§ Exercise details: The records sit below. Return every line in them that holds the word "dans".

Records supplied section start

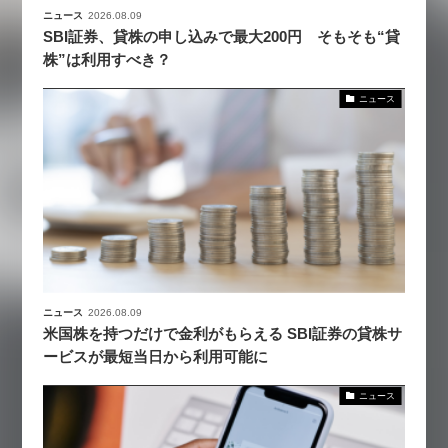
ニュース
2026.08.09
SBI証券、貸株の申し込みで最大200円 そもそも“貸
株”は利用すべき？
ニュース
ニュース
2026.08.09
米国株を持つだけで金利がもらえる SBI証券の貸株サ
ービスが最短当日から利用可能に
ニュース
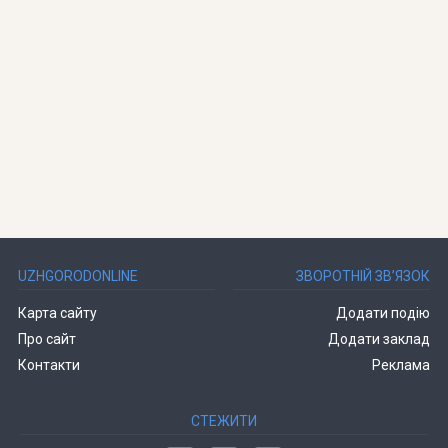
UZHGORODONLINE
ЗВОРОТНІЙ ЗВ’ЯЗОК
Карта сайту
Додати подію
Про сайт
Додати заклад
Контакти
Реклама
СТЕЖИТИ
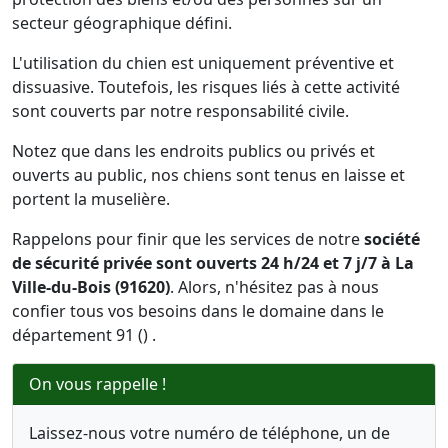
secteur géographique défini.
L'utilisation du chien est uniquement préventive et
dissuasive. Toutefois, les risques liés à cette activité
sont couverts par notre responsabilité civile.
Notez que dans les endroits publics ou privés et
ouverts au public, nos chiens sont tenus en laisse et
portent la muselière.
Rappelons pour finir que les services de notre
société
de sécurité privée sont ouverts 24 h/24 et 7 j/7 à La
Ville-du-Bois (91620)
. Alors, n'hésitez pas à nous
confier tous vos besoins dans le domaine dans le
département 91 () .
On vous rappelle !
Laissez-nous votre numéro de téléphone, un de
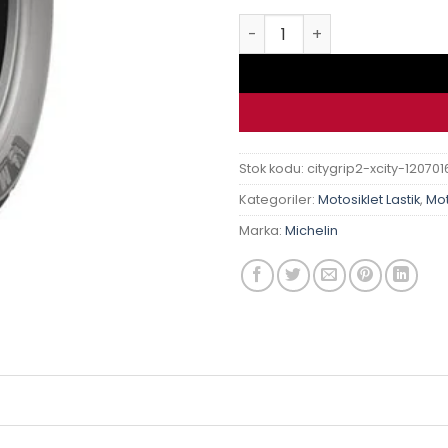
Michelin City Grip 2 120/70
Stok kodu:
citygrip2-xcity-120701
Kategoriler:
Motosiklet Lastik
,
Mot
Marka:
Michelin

Records supplied section end

§ Exercise output:
Notez que dans les endroits publics ou privés et
confier tous vos besoins dans le domaine dans le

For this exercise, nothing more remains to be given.